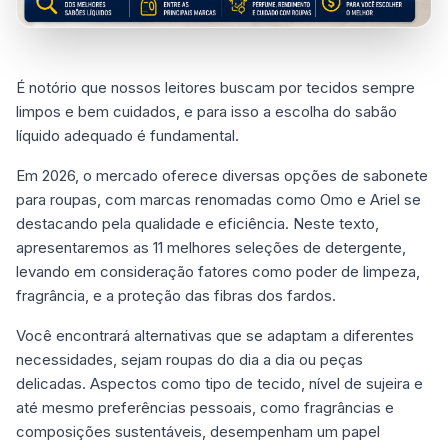
É notório que nossos leitores buscam por tecidos sempre
limpos e bem cuidados, e para isso a escolha do sabão
líquido adequado é fundamental.
Em 2026, o mercado oferece diversas opções de sabonete
para roupas, com marcas renomadas como Omo e Ariel se
destacando pela qualidade e eficiência. Neste texto,
apresentaremos as 11 melhores seleções de detergente,
levando em consideração fatores como poder de limpeza,
fragrância, e a proteção das fibras dos fardos.
Você encontrará alternativas que se adaptam a diferentes
necessidades, sejam roupas do dia a dia ou peças
delicadas. Aspectos como tipo de tecido, nível de sujeira e
até mesmo preferências pessoais, como fragrâncias e
composições sustentáveis, desempenham um papel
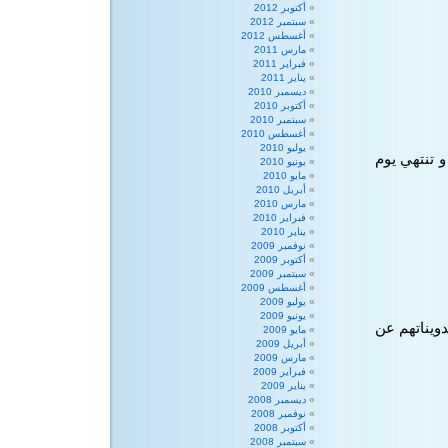
أكتوبر 2012
سبتمبر 2012
أغسطس 2012
مارس 2011
فبراير 2011
يناير 2011
ديسمبر 2010
أكتوبر 2010
سبتمبر 2010
أغسطس 2010
يوليو 2010
3-2009 و تنتهي يوم
يونيو 2010
مايو 2010
أبريل 2010
مارس 2010
فبراير 2010
يناير 2010
نوفمبر 2009
أكتوبر 2009
سبتمبر 2009
أغسطس 2009
يوليو 2009
يونيو 2009
ويناتهم عن
مايو 2009
أبريل 2009
مارس 2009
فبراير 2009
يناير 2009
ديسمبر 2008
نوفمبر 2008
أكتوبر 2008
سبتمبر 2008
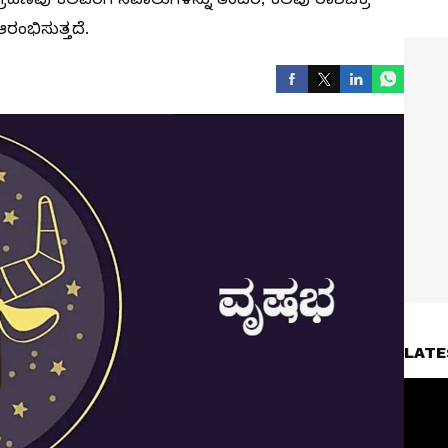
ರಂಭಿಸುತ್ತದೆ.
LATE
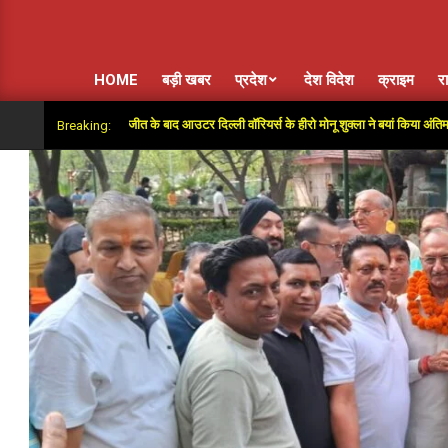
HOME
बड़ी खबर
प्रदेश
देश विदेश
क्राइम
र
 सुपर ओवर में जीत के बाद आउटर दिल्ली वॉरियर्स के हीरो मोनू शुक्ला ने बयां किया अंतिम गेंदों का रोम
Breaking:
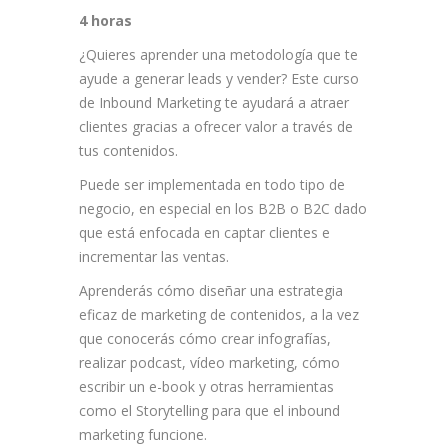
4 horas
¿Quieres aprender una metodología que te
ayude a generar leads y vender? Este curso
de Inbound Marketing te ayudará a atraer
clientes gracias a ofrecer valor a través de
tus contenidos.
Puede ser implementada en todo tipo de
negocio, en especial en los B2B o B2C dado
que está enfocada en captar clientes e
incrementar las ventas.
Aprenderás cómo diseñar una estrategia
eficaz de marketing de contenidos, a la vez
que conocerás cómo crear infografías,
realizar podcast, vídeo marketing, cómo
escribir un e-book y otras herramientas
como el Storytelling para que el inbound
marketing funcione.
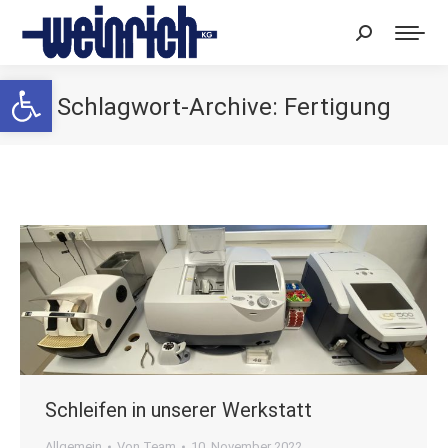
Search:
Werkzeugleiste öffnen
Schlagwort-Archive:
Fertigung
Sie befinden sich hier:
Schleifen in unserer Werkstatt
Allgemein
Von
Team
10. November 2022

About this exercise> Pictures are to be left out; please print the rest of the records above word for word.

Result of this task>
É notório que nossos leitores buscam por tecidos sempre
limpos e bem cuidados, e para isso a escolha do sabão
líquido adequado é fundamental.
Em 2026, o mercado oferece diversas opções de sabonete
para roupas, com marcas renomadas como Omo e Ariel se
destacando pela qualidade e eficiência. Neste texto,
apresentaremos as 11 melhores seleções de detergente,
levando em consideração fatores como poder de limpeza,
fragrância, e a proteção das fibras dos fardos.
Você encontrará alternativas que se adaptam a diferentes
necessidades, sejam roupas do dia a dia ou peças
delicadas. Aspectos como tipo de tecido, nível de sujeira e
até mesmo preferências pessoais, como fragrâncias e
composições sustentáveis, desempenham um papel
أكتوبر 2012
سبتمبر 2012
أغسطس 2012
مارس 2011
فبراير 2011
يناير 2011
ديسمبر 2010
أكتوبر 2010
سبتمبر 2010
أغسطس 2010
يوليو 2010
3-2009 و تنتهي يوم
يونيو 2010
مايو 2010
أبريل 2010
مارس 2010
فبراير 2010
يناير 2010
نوفمبر 2009
أكتوبر 2009
سبتمبر 2009
أغسطس 2009
يوليو 2009
يونيو 2009
ويناتهم عن
مايو 2009
أبريل 2009
مارس 2009
فبراير 2009
يناير 2009
ديسمبر 2008
نوفمبر 2008
أكتوبر 2008
سبتمبر 2008
ರಂಭಿಸುತ್ತದೆ.
LATE
HOME
बड़ी खबर
प्रदेश
देश विदेश
क्राइम
र
 सुपर ओवर में जीत के बाद आउटर दिल्ली वॉरियर्स के हीरो मोनू शुक्ला ने बयां किया अंतिम गेंदों का रोम
Breaking:
4 horas
¿Quieres aprender una metodología que te
ayude a generar leads y vender? Este curso
de Inbound Marketing te ayudará a atraer
clientes gracias a ofrecer valor a través de
tus contenidos.
Puede ser implementada en todo tipo de
negocio, en especial en los B2B o B2C dado
que está enfocada en captar clientes e
incrementar las ventas.
Aprenderás cómo diseñar una estrategia
eficaz de marketing de contenidos, a la vez
que conocerás cómo crear infografías,
realizar podcast, vídeo marketing, cómo
escribir un e-book y otras herramientas
como el Storytelling para que el inbound
marketing funcione.
Search:
Werkzeugleiste öffnen
Schlagwort-Archive:
Fertigung
Sie befinden sich hier:
Schleifen in unserer Werkstatt
Allgemein
Von
Team
10. November 2022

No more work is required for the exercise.